Firstly, their costs don’t factor in all of the 28,000 kilometres of transmission lines required for Labor’s all-renewable approach. Secondly, CSIRO has made assumptions on the capacity the plants will operate, based on an energy mix assumption that we haven’t announced yet.

Running these facilities at 40 to 50 per cent capacity would cost more, so that’s why we will announce our total energy mix, so that we can demonstrate its running capacity and cost.

Thirdly, it assumes a payback period on a rate of return over 30 years. A nuclear power plant has a life of between 80 and 90 years, so the CSIRO failed to account for any return for the 50 plus years of operation past their assumption period.
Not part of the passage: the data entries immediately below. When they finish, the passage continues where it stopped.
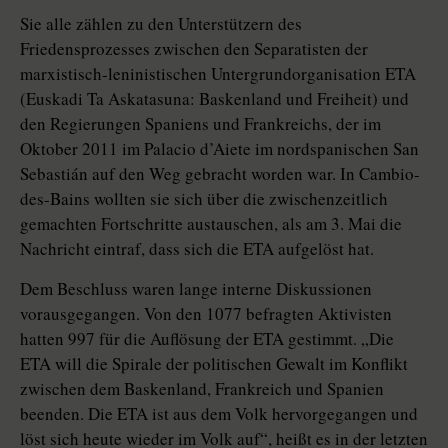
Sie alle zählen zu den Unterstützern des
Friedensprozesses zwischen den Separatisten der
marxistisch-leninistischen Untergrundorganisa­tion ETA
(Euskadi Ta Askatasuna: Baskenland und Freiheit) und
den Regierungen Spaniens und Frankreichs, der im
Oktober 2011 im Palacio d’Aiete im nordspanischen San
Sebastián auf den Weg gebracht worden war. In Cambio-
des-Bains wollten sie sich über die zwischenzeitlich
gemachten Fortschritte austauschen, als am 3. Mai die
Nachricht eintraf, dass sich die ETA aufgelöst hat.
Dem Beschluss waren lange interne Diskussionen
vorausgegangen. Von den 1077 befragten Aktivisten
hatten 997 für die Auflösung der ETA gestimmt. „Die
ETA will die Spirale der politischen Gewalt im Konflikt
zwischen dem Baskenland, Frankreich und Spanien
beenden. Die ETA ist aus dem Volk hervorgegangen und
löst sich heute wieder im Volk auf“, heißt es in der letzten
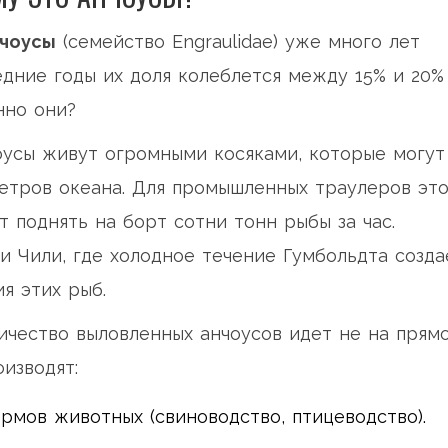
чоусы
(семейство Engraulidae) уже много лет
дние годы их доля колеблется между 15% и 20%
нно они?
оусы живут огромными косяками, которые могут
етров океана. Для промышленных траулеров эт
 поднять на борт сотни тонн рыбы за час.
и Чили, где холодное течение Гумбольдта созда
я этих рыб.
ичество выловленных анчоусов идет не на прям
изводят:
рмов животных (свиноводство, птицеводство).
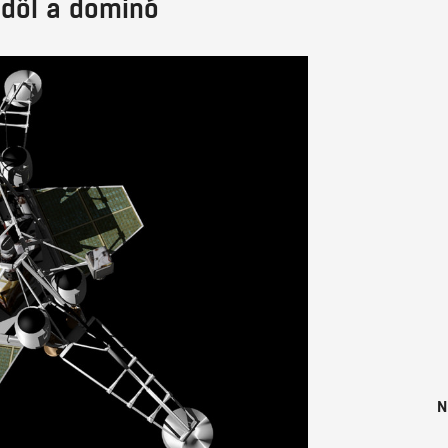
 dől a dominó
N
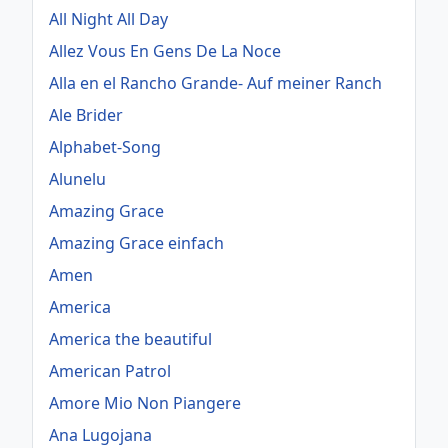
All Night All Day
Allez Vous En Gens De La Noce
Alla en el Rancho Grande- Auf meiner Ranch
Ale Brider
Alphabet-Song
Alunelu
Amazing Grace
Amazing Grace einfach
Amen
America
America the beautiful
American Patrol
Amore Mio Non Piangere
Ana Lugojana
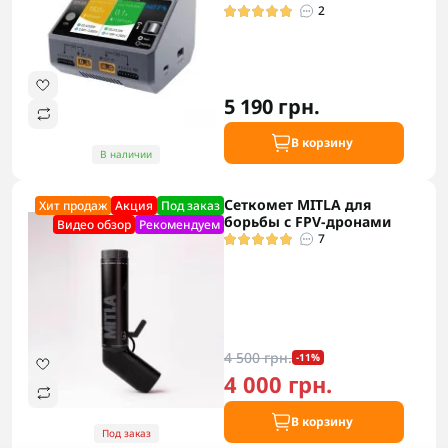
2
5 190 грн.
В корзину
В наличии
Сеткомет MITLA для
Хит продаж
Акция
Под заказ
борьбы с FPV-дронами
Видео обзор
Рекомендуем
7
4 500 грн.
-11%
4 000 грн.
В корзину
Под заказ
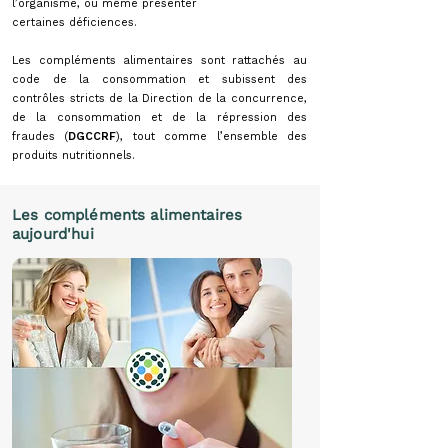
l’organisme, ou même présenter
certaines déficiences.
Les compléments alimentaires sont rattachés au
code de la consommation et subissent des
contrôles stricts de la Direction de la concurrence,
de la consommation et de la répression des
fraudes (
DGCCRF
), tout comme l’ensemble des
produits nutritionnels.
Les compléments alimentaires
aujourd'hui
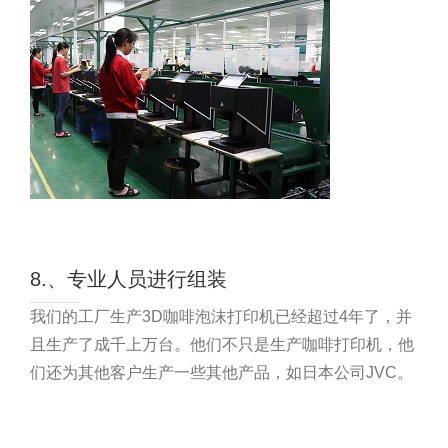
8.、专业人员进行组装
我们的工厂生产3D咖啡泡沫打印机已经超过4年了，并
且生产了成千上万台。他们不只是生产咖啡打印机，他
们还为其他客户生产一些其他产品，如日本公司JVC。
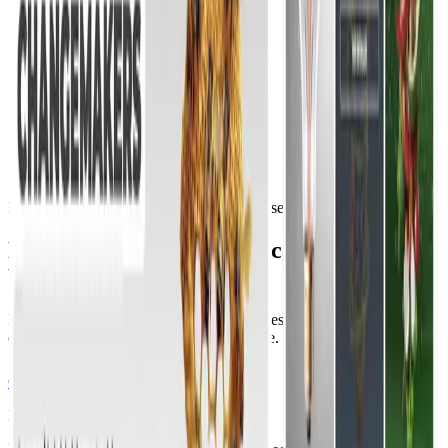
KM Zero
Innovación alimentaria
Desarrollo Web
10 semanas
Ecosistema foodtech unificado en
Webflow
Plataforma modular que consolida múltiples webs, programas y
contenidos en un solo hub autogestionable.
Cuéntanos tu proyecto
El reto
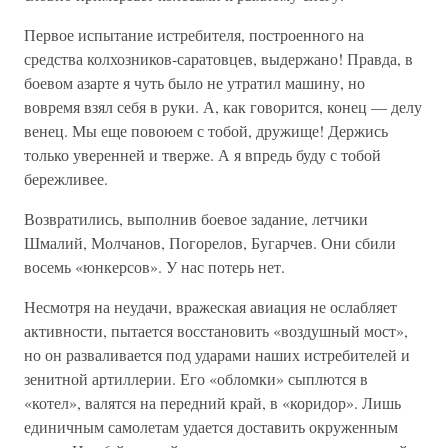
Первое испытание истребителя, построенного на
средства колхозников-саратовцев, выдержано! Правда, в
боевом азарте я чуть было не утратил машину, но
вовремя взял себя в руки. А, как говорится, конец — делу
венец. Мы еще повоюем с тобой, дружище! Держись
только уверенней и тверже. А я впредь буду с тобой
бережливее.
Возвратились, выполнив боевое задание, летчики
Шмалий, Молчанов, Погорелов, Бугарчев. Они сбили
восемь «юнкерсов». У нас потерь нет.
Несмотря на неудачи, вражеская авиация не ослабляет
активности, пытается восстановить «воздушный мост»,
но он разваливается под ударами наших истребителей и
зенитной артиллерии. Его «обломки» сыплются в
«котел», валятся на передний край, в «коридор». Лишь
единичным самолетам удается доставить окруженным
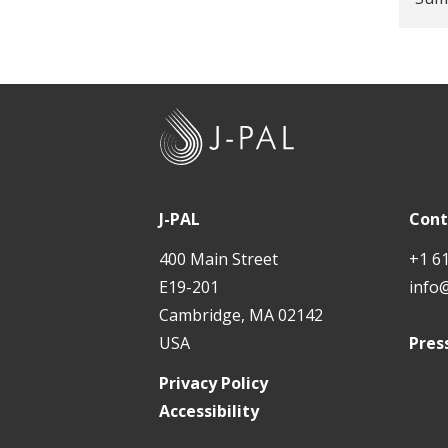
J
-
P
A
J-PAL
Cont
L
400 Main Street
+1 6
E19-201
info
Cambridge, MA 02142
USA
Pres
Privacy Policy
Accessibility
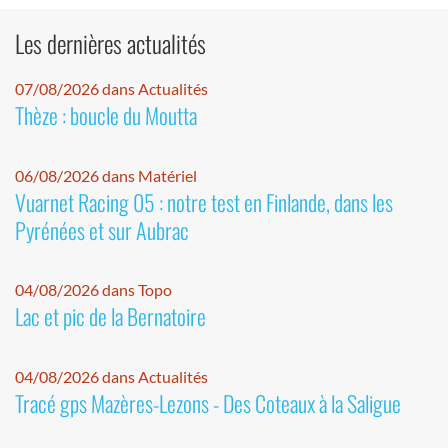
Les dernières actualités
07/08/2026 dans Actualités
Thèze : boucle du Moutta
06/08/2026 dans Matériel
Vuarnet Racing 05 : notre test en Finlande, dans les
Pyrénées et sur Aubrac
04/08/2026 dans Topo
Lac et pic de la Bernatoire
04/08/2026 dans Actualités
Tracé gps Mazères-Lezons - Des Coteaux à la Saligue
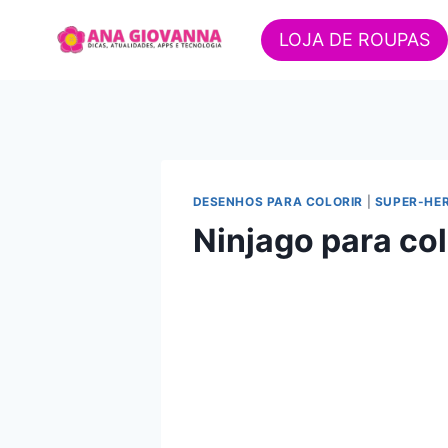
Pular
para
LOJA DE ROUPAS
o
Conteúdo
DESENHOS PARA COLORIR
|
SUPER-HER
Ninjago para col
Renewable projects at best have a 20-year life span, so there would be three times, even four times, capital turnover required for these projects.

Our nation’s energy future is at a crossroads and the choice is clear between ourselves and Labor, being an all-renewables approach to all-technology approach, that provides a greater amount of higher paying jobs, plus zero emissions and base load power to give us a manufacturing future.

I believe we need to change the culture in this country, from one that says why we can’t do things, to one that says how we can and backs ourselves and our people to get it right.

That’s the future I believe in for my kids and our nation’s future.


 

2 Responses to "Nats Leader David Littleproud’s Reply"

  1. The Federal Member for Maranoa seems to be happy to have a Nuclear Reactor next to his property. The cost and the inherent lack of planning, public consultation and safety analysis of this proposal is recklessness of the highest order. None of the politicians involved in this will ever be held accountable.

  2. To pick up just one of the many furphies and falsehoods in Littleproud’s comments, he’s promoting Westinghouse. The company that started building two AP1000 reactors in South Carolina and then abandoned the project in 2017 after A$13 billion was wasted on the project. Two AP1000 reactors in Georgia were recently completed at a cost of A$25 billion per reactor.